I've seen some people use Xabber on their phones.

I've found that most clients do work with Tor if you are using an Onion address. Otherwise, they seem to leak DNS requests, unless you are using TorDNS where at least Dino will promptly fail. Pretty sure this is due to TorDNS not supporting some types of DNS requests.

thanks for this

Is it better and more secure than signal?

Ravenman

Is it better and more secure than signal?

XMPP? I would say so since Signal is highly centralized, and it's certainly more private (for example you don't have to give a phone number).
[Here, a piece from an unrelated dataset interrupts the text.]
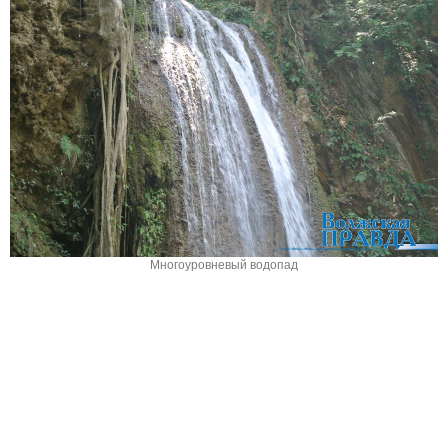
Многоуровневый водопад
A new project I heard about today, a fork of Blabber.im which itself is a fork of Conversations: https://codeberg.org/Arne/monocles_chat

Don't forget about Fnord Messenger https://gt.kalli.st/kallist/conversations It's a fork of Conversations with only cosmetic changes. While it hasn't received any commits in a year or so, it still doesn't matter.

diego

Don't forget about Fnord Messenger https://gt.kalli.st/kallist/conversations It's a fork of Conversations with only cosmetic changes. While it hasn't received any commits in a year or so, it still doesn't matter.

Tkabber has also been forgotten about.

I remember seeing clients using XMPP for code collaboration as well. On Eclipse, I've used the Saros plugin, but it did seem very restrictive in terms of messaging.

https://www.saros-project.org/

nice to be here ready to learn alot

shadow

Tkabber has also been forgotten about.

Also mcabber. Both tkabber and mcabber have OTR and PGP support, but lack HTTP upload/OMEMO. They also rarely get updates anymore, however they're stable clients so it doesn't matter much.

think i found a red-room but I'm not sure if it counts because the site isn't red should probably report it???

snopdog

think i found a red-room but I'm not sure if it counts because the site isn't red should probably report it???

What does this have to do with XMPP? If it doesn't, please don't post off-topic stuff or you may get banned for spam.

Profanity, from my past experience, has been pretty good and should have more information for users than "..."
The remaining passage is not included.